Fine-tuning on Clean Data for End-to-End Speech Translation: FBK @ IWSLT 2018
This work addresses speech translation for language processing applications, but it is incremental as it builds on existing methods with minor enhancements.
The paper tackled the problem of end-to-end English-German speech translation by fine-tuning a state-of-the-art LSTM and CNN model on cleaned data, resulting in a BLEU score improvement of 1.0 point on validation and best scores of 9.7 for a single model and 10.24 for an ensemble on test data.
This paper describes FBK's submission to the end-to-end English-German speech translation task at IWSLT 2018. Our system relies on a state-of-the-art model based on LSTMs and CNNs, where the CNNs are used to reduce the temporal dimension of the audio input, which is in general much higher than machine translation input.
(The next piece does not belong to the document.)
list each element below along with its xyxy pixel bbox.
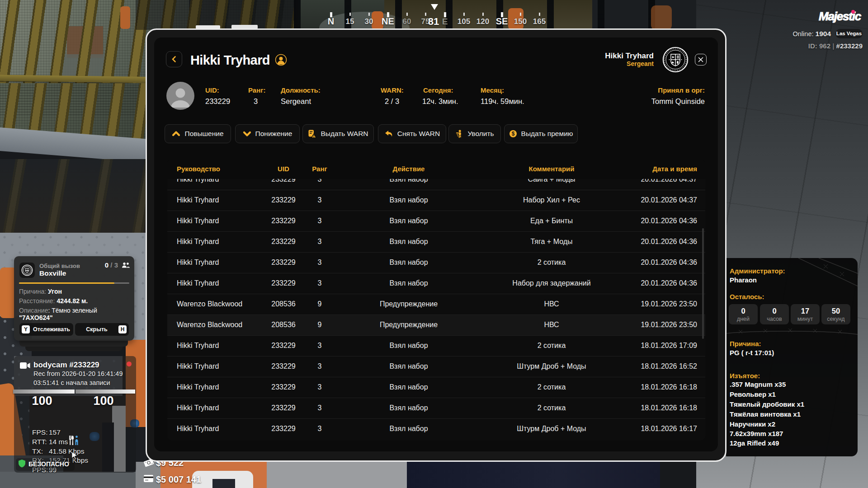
svg-text:$: $ [511, 131, 514, 137]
Our model was trained only on the audio-to-text parallel data released for the task, and fine-tuned on cleaned subsets of the original training corpus. The addition of weight normalization and label smoothing improved the baseline system by 1.0 BLEU point on our validation set. The final submission also featured checkpoint averaging within a training run and ensemble decoding of models trained during multiple runs. On test data, our best single model obtained a BLEU score of 9.7, while the ensemble obtained a BLEU score of 10.24.